12.08.10

je me suis demandé parfois, combien encore je devais en repasser par là, replonger dans mes souvenirs et dans ma tête, en en ressortant que des débris collant à la peau. Ca devait être écrit quelque part. Des débris. Je recommencerai. C’est peut-être moi-même qui l’aie écrit.
Je me frottai le genou, pour en ôter les tâches. Existence insipide, sans goût. J’ai noté des mots en vrac dans mon calepin, sans en chercher de sens, ni même de fond. J’ai fixé les traces sur la vitre à mon côté gauche, longtemps je crois, suffisamment pour que, au bout d’un moment, je sois obligée d’allumer la lumière pour continuer à les fixer. Finalement, il se fit tard et je me décidais à partir.
Je me levai. Un vent frais était là et me caressait le visage. Je l’ai englouti dans la bouche et continuai à marcher.
Eva m’appela à cet instant là. Elle m’a demandé des nouvelles des filles, débitant de sa voix suraiguë ses questions n’attendant aucune réponse, sur leurs dents qui poussent, la petite souris qui passe, si la petite continuait à faire pipi dans son lit, à son âge, et puis si la grande m’avait parlé de son amoureux qui est tellement mignon avec ses petites joues. J’ai raccroché. Instinctivement, je me suis tiré quelques cheveux de la tête, puis j’ai un peu gratté derrière la nuque. J’ai frotté à nouveau mon genou, mais cette fois-ci, étrangement, l’autre.

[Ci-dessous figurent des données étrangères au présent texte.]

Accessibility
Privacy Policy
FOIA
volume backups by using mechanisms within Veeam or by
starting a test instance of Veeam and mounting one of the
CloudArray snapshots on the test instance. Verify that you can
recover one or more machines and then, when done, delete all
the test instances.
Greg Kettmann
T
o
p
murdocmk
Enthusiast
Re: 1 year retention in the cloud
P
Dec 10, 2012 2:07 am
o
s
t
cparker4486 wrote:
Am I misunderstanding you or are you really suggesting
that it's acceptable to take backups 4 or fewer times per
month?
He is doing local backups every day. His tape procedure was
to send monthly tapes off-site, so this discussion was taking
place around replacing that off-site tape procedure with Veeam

Comme je m’y appliquai consciencieusement, une femme a fondu sur moi. En panique, en sueur, grosse, les yeux tous ronds. Elle m’attrapa le poignet, le visage à la renverse, déformé, la bouche en cris. « Vous allez bien ? Vous allez bien ? » hurlait-elle. Je me pris d’inquiétude pour elle, elle débordait de partout, rouge et transpirante. « Vous allez bien ? » elle serrait fort, extrêmement fort. Je la touchai alors, de ma main libre, d’un geste calme, caressant. Je retenais mes tremblements. Je fermai les yeux, et les ouvrai, très doucement, en esquissant un sourire serein, rassurant. Elle souffla, d’un grand soupir, comme un ballon qui se dégonfle, d’une large respiration, apaisée.

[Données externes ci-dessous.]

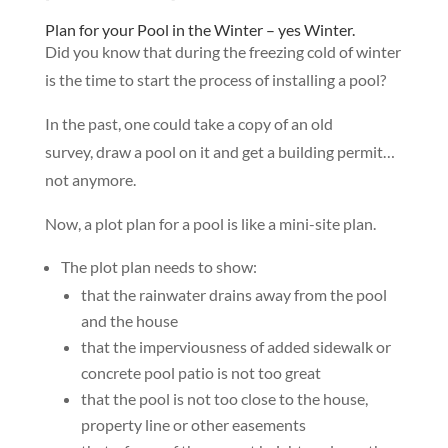
Plan for your Pool in the Winter – yes Winter.
Did you know that during the freezing cold of winter
is the time to start the process of installing a pool?
In the past, one could take a copy of an old
survey, draw a pool on it and get a building permit…
not anymore.
Now, a plot plan for a pool is like a mini-site plan.
The plot plan needs to show:
that the rainwater drains away from the pool
and the house
that the imperviousness of added sidewalk or
concrete pool patio is not too great
that the pool is not too close to the house,
property line or other easements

En rentrant, je contai ça à Buc. Il ricana. J’aimais bien Buc. Il était joyeux et me faisait sourire. Mais je souriais en silence parce qu’il n’était pas à moi.

Une fois, il m’a donné la salopette que je rêvais d’avoir. Ça a mis Aby dans une rage démente. Quand elle prit connaissance du petit cadeau, elle explosa. Elle bougeait les deux bras de haut en bas, avec un synchronisation étonnante, les canines en pointe vers moi et des gueulements rauques jetés à ma face depuis son petit corps. J’ai cru quelle allait vomir tellement elle ouvrait grand le trou de sa bouche. J’ai dû sacrifier ma salopette pour que ma sœur accepte de me laisser vivre là. Elle m’a souvent dit que ma présence la rendait malade, tout en s’épongeant son visage de vieille, en ajoutant combien elle était gentille, combien elle était bonne, combien ceci cela. Et quand elle disait à Buc que j’étais indigne de manquer autant de reconnaissance, il ricanait. Et elle geignait.
Un tintement me fit sortir de ces réflexions. La cloche japonaise d’Aby, à la brise extérieure, fit un ptit bruit. Le chien aboya. Des bruits de petits pas rapides s’approchèrent et projetèrent Eli et Nao à mon cou. Derrière leurs rires et leurs couinements de bonheur, je perçu le pincement sec de la bise fatiguée sur la joue de Buc par sa femme, le soupir de celle-ci et le petit rire sourd de lui. Pourquoi nous en étions arrivés là, je ne voulais pas m’en souvenir, mais un court instant, une forme de conscience m’avait frappé et avait fait remonter les larmes tout près de mes yeux.